* _Work instructions_:
Print every line below exactly. Skip the pictures.

* _Recorded information_:
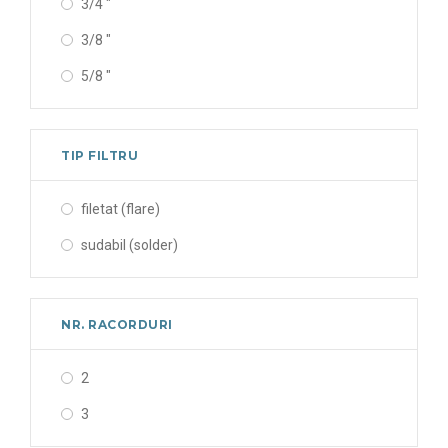
3/4 "
3/8 "
5/8 "
TIP FILTRU
filetat (flare)
sudabil (solder)
NR. RACORDURI
2
3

* _Exercise solution_:
3/4 "
3/8 "
5/8 "
TIP FILTRU
filetat (flare)
sudabil (solder)
NR. RACORDURI
2
3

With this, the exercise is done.